TASK REQUIREMENTS:
Exact copies of the records below are needed, free of pictures.

%%

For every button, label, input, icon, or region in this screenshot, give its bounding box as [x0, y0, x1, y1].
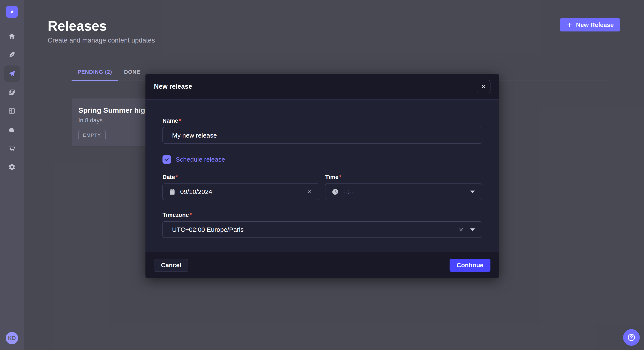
- name-input[interactable]: [162, 127, 482, 144]
- time-field-block: Time* --:--: [325, 174, 482, 200]
- schedule-release-row[interactable]: Schedule release: [162, 155, 482, 164]
- schedule-release-checkbox[interactable]: [162, 155, 171, 164]
- required-marker: *: [179, 118, 181, 124]
- time-input[interactable]: --:--: [325, 183, 482, 200]
- clear-date-icon[interactable]: [306, 189, 313, 195]
- app-screen: KD Releases Create and manage content up…: [0, 0, 644, 350]
- continue-button[interactable]: Continue: [450, 259, 490, 272]
- date-field-label: Date*: [162, 174, 319, 180]
- schedule-release-label: Schedule release: [176, 156, 225, 163]
- date-time-row: Date* 09/10/2024: [162, 174, 482, 200]
- required-marker: *: [190, 212, 192, 218]
- clear-timezone-icon[interactable]: [458, 226, 464, 233]
- timezone-value: UTC+02:00 Europe/Paris: [172, 226, 458, 233]
- modal-close-button[interactable]: [477, 80, 490, 93]
- timezone-field-label: Timezone*: [162, 212, 482, 218]
- date-field-block: Date* 09/10/2024: [162, 174, 319, 200]
- timezone-field-block: Timezone* UTC+02:00 Europe/Paris: [162, 212, 482, 238]
- modal-footer: Cancel Continue: [146, 252, 499, 278]
- new-release-modal: New release Name* Schedule release: [146, 74, 499, 278]
- chevron-down-icon[interactable]: [470, 228, 475, 232]
- date-input[interactable]: 09/10/2024: [162, 183, 319, 200]
- time-field-label: Time*: [325, 174, 482, 180]
- modal-title: New release: [154, 83, 192, 90]
- cancel-button[interactable]: Cancel: [154, 259, 188, 272]
- timezone-select[interactable]: UTC+02:00 Europe/Paris: [162, 221, 482, 238]
- name-field-block: Name*: [162, 118, 482, 144]
- required-marker: *: [176, 174, 178, 180]
- time-placeholder: --:--: [343, 188, 470, 195]
- modal-header: New release: [146, 74, 499, 100]
- close-icon: [481, 84, 486, 90]
- required-marker: *: [339, 174, 342, 180]
- name-field-label: Name*: [162, 118, 482, 124]
- date-value: 09/10/2024: [180, 188, 306, 195]
- modal-body: Name* Schedule release Date*: [146, 100, 499, 252]
- chevron-down-icon[interactable]: [470, 190, 475, 194]
- calendar-icon: [169, 188, 176, 195]
- clock-icon: [332, 188, 338, 195]
- checkmark-icon: [164, 157, 169, 162]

%%

SOLUTION:
For every button, label, input, icon, or region in this screenshot, give its bounding box as [x0, y0, x1, y1].
- name-input[interactable]: [162, 127, 482, 144]
- time-field-block: Time* --:--: [325, 174, 482, 200]
- schedule-release-row[interactable]: Schedule release: [162, 155, 482, 164]
- schedule-release-checkbox[interactable]: [162, 155, 171, 164]
- required-marker: *: [179, 118, 181, 124]
- time-input[interactable]: --:--: [325, 183, 482, 200]
- clear-date-icon[interactable]: [306, 189, 313, 195]
- app-screen: KD Releases Create and manage content up…: [0, 0, 644, 350]
- continue-button[interactable]: Continue: [450, 259, 490, 272]
- date-field-label: Date*: [162, 174, 319, 180]
- schedule-release-label: Schedule release: [176, 156, 225, 163]
- date-time-row: Date* 09/10/2024: [162, 174, 482, 200]
- required-marker: *: [190, 212, 192, 218]
- clear-timezone-icon[interactable]: [458, 226, 464, 233]
- timezone-value: UTC+02:00 Europe/Paris: [172, 226, 458, 233]
- modal-close-button[interactable]: [477, 80, 490, 93]
- timezone-field-label: Timezone*: [162, 212, 482, 218]
- date-field-block: Date* 09/10/2024: [162, 174, 319, 200]
- timezone-field-block: Timezone* UTC+02:00 Europe/Paris: [162, 212, 482, 238]
- modal-footer: Cancel Continue: [146, 252, 499, 278]
- new-release-modal: New release Name* Schedule release: [146, 74, 499, 278]
- chevron-down-icon[interactable]: [470, 228, 475, 232]
- date-input[interactable]: 09/10/2024: [162, 183, 319, 200]
- time-field-label: Time*: [325, 174, 482, 180]
- modal-title: New release: [154, 83, 192, 90]
- cancel-button[interactable]: Cancel: [154, 259, 188, 272]
- timezone-select[interactable]: UTC+02:00 Europe/Paris: [162, 221, 482, 238]
- name-field-block: Name*: [162, 118, 482, 144]
- required-marker: *: [176, 174, 178, 180]
- time-placeholder: --:--: [343, 188, 470, 195]
- modal-header: New release: [146, 74, 499, 100]
- close-icon: [481, 84, 486, 90]
- required-marker: *: [339, 174, 342, 180]
- name-field-label: Name*: [162, 118, 482, 124]
- date-value: 09/10/2024: [180, 188, 306, 195]
- modal-body: Name* Schedule release Date*: [146, 100, 499, 252]
- chevron-down-icon[interactable]: [470, 190, 475, 194]
- calendar-icon: [169, 188, 176, 195]
- clock-icon: [332, 188, 338, 195]
- checkmark-icon: [164, 157, 169, 162]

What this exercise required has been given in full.